Both apex figures are now dead, and the command structure behind the controlling 51% of Iran’s largest digital network has been cut away in a single night.

For MTN, the immediate implication that there is no longer a functioning partner on the other side of the shareholder agreement raises questions of how it could exit. Even before the latest strikes, CEO Ralph Mupita characterised the Iranian investment as a “frozen asset”, one where funds could neither be injected nor repatriated.

Both apex figures are now dead, and the command structure behind the controlling 51% of Iran’s largest digital network has been cut away in a single night.

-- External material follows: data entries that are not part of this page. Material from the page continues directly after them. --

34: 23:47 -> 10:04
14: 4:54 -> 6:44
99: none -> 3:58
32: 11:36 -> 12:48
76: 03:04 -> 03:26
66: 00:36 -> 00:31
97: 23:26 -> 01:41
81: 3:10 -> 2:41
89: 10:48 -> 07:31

Any disposal of such an asset would require an authorised and legally recognised counterparty able to approve a transfer of shares. The constitutional process for appointing a new supreme leader, which rests with the assembly of experts, is entering uncharted territory, not least because the recent strikes also eliminated numerous senior figures in the political and Revolutionary Guard hierarchy.

Though Ali Larijani, widely seen as a preferred successor, has issued statements promising retaliation, he has no formal power over the Bonyad’s commercial interests until a new supreme leader is officially installed.

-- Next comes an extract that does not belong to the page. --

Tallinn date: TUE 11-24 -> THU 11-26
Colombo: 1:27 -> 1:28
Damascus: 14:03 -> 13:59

The legal risks facing MTN are intensifying in both scope and immediacy. In August 2025 the group confirmed that it had become the subject of a US justice department grand jury probe examining its activities in Afghanistan, as well as its shareholding in Irancell.

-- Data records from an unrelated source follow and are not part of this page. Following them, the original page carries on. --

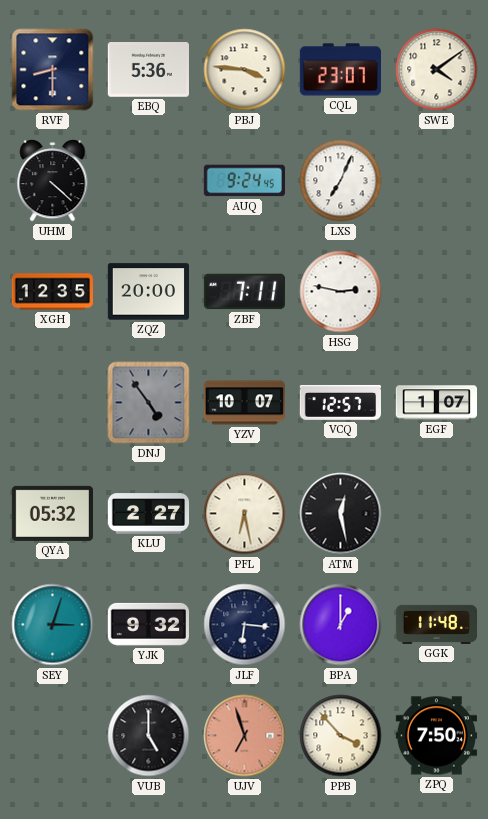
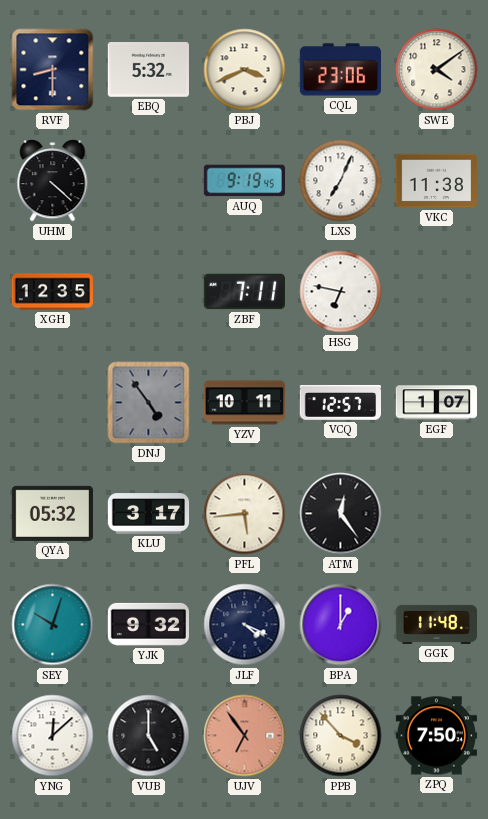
EBQ: 5:36 -> 5:32
PBJ: 3:46 -> 3:41
CQL: 23:07 -> 23:06
AUQ: 9:24 -> 9:19
VKC: none -> 11:38
ZQZ: 20:00 -> none
HSG: 2:47 -> 6:47
YZV: 10:07 -> 10:11
KLU: 2:27 -> 3:17
PFL: 6:28 -> 5:44
ATM: 12:28 -> 12:24
SEY: 3:03 -> 10:03
JLF: 6:16 -> 4:19
YNG: none -> 12:08
UJV: 6:57 -> 6:54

At the same time it continues to fight claims brought under the US Anti-Terrorism Act by relatives of more than 500 American service members killed or wounded in Iraq and Afghanistan. Their argument is that MTN’s involvement in Irancell channelled substantial financial benefit to the Revolutionary Guard.

Adding to this litigation burden is a separate $4.2bn action from long-time competitor Turkcell, which maintains that the original Iranian licence was secured through corrupt payments to officials in both Tehran and Pretoria.

The period under scrutiny in Iran and Afghanistan coincides with Cyril Ramaphosa’s tenure as MTN chair. His successor, Mcebisi Jonas, now serves as special presidential envoy after his disastrous mission to Washington last year.

What has changed is the context in which these cases will now be judged. Until this week the US investigation dealt largely with past conduct tied to a legacy investment. It must now contend with a scenario in which a subsidiary of a JSE-listed company is in effect under the operational command of a Revolutionary Guard figure and is being used to shut down communications while American forces are engaged in active hostilities against Iran.

Given that Operation Epic Fury was, by Israeli accounts, prepared over many months, the intelligence compiled in advance is likely to include a granular reconstruction of Revolutionary Guard funding channels, including those moving through corporate structures such as MTN-Irancell.

The civil suits in the US are similarly recast. Plaintiffs have long asserted that MTN’s Iranian venture amounted to material assistance to the Revolutionary Guard. The events of February 28 hand them a far more immediate and compelling narrative, which doesn’t look good for MTN.

At a broader level, it’s almost impossible to say with any certainty just how the death of Khamenei will reshape Iran. It may weaken the regime, strengthen the Revolutionary Guard or bind the country even more tightly into China’s economic orbit. But for South Africa, the immediate lesson is closer to home.

Pretoria has an opportunity, if it grasps that the geopolitical ground has shifted, to bury revolutionary romance, reach out to new US ambassador Brent Bozell and strike a deal that could unlock investment and help catalyse growth at precisely the moment the country most needs it.